### Assigned task
Would you write out the lines from the one containing "are not just achievable, they become an" to the end of the records below, exactly and in full, please?

(Stored items)

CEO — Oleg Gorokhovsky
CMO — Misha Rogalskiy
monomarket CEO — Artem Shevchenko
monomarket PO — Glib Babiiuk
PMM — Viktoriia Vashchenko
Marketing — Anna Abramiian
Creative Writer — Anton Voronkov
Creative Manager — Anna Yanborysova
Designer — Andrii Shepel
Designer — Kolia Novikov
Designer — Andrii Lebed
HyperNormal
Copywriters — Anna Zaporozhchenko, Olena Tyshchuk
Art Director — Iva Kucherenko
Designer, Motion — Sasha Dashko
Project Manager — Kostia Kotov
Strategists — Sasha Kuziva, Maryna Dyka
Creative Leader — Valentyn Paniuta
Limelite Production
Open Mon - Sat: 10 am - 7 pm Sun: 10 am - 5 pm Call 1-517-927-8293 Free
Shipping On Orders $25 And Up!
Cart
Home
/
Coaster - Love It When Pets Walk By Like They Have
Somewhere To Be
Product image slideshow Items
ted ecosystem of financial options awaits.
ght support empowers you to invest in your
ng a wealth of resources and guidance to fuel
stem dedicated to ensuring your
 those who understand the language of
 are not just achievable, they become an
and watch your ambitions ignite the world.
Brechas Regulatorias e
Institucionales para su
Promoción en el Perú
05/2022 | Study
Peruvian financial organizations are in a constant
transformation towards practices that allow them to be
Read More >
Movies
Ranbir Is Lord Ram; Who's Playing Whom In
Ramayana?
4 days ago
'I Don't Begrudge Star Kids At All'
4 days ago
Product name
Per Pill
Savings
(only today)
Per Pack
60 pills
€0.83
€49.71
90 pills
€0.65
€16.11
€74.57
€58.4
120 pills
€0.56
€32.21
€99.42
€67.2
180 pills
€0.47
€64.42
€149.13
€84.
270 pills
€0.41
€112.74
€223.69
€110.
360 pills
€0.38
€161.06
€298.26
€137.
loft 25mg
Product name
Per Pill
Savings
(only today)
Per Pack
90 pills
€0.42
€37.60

### Result below
 are not just achievable, they become an
and watch your ambitions ignite the world.
Brechas Regulatorias e
Institucionales para su
Promoción en el Perú
05/2022 | Study
Peruvian financial organizations are in a constant
transformation towards practices that allow them to be
Read More >
Movies
Ranbir Is Lord Ram; Who's Playing Whom In
Ramayana?
4 days ago
'I Don't Begrudge Star Kids At All'
4 days ago
Product name
Per Pill
Savings
(only today)
Per Pack
60 pills
€0.83
€49.71
90 pills
€0.65
€16.11
€74.57
€58.4
120 pills
€0.56
€32.21
€99.42
€67.2
180 pills
€0.47
€64.42
€149.13
€84.
270 pills
€0.41
€112.74
€223.69
€110.
360 pills
€0.38
€161.06
€298.26
€137.
loft 25mg
Product name
Per Pill
Savings
(only today)
Per Pack
90 pills
€0.42
€37.60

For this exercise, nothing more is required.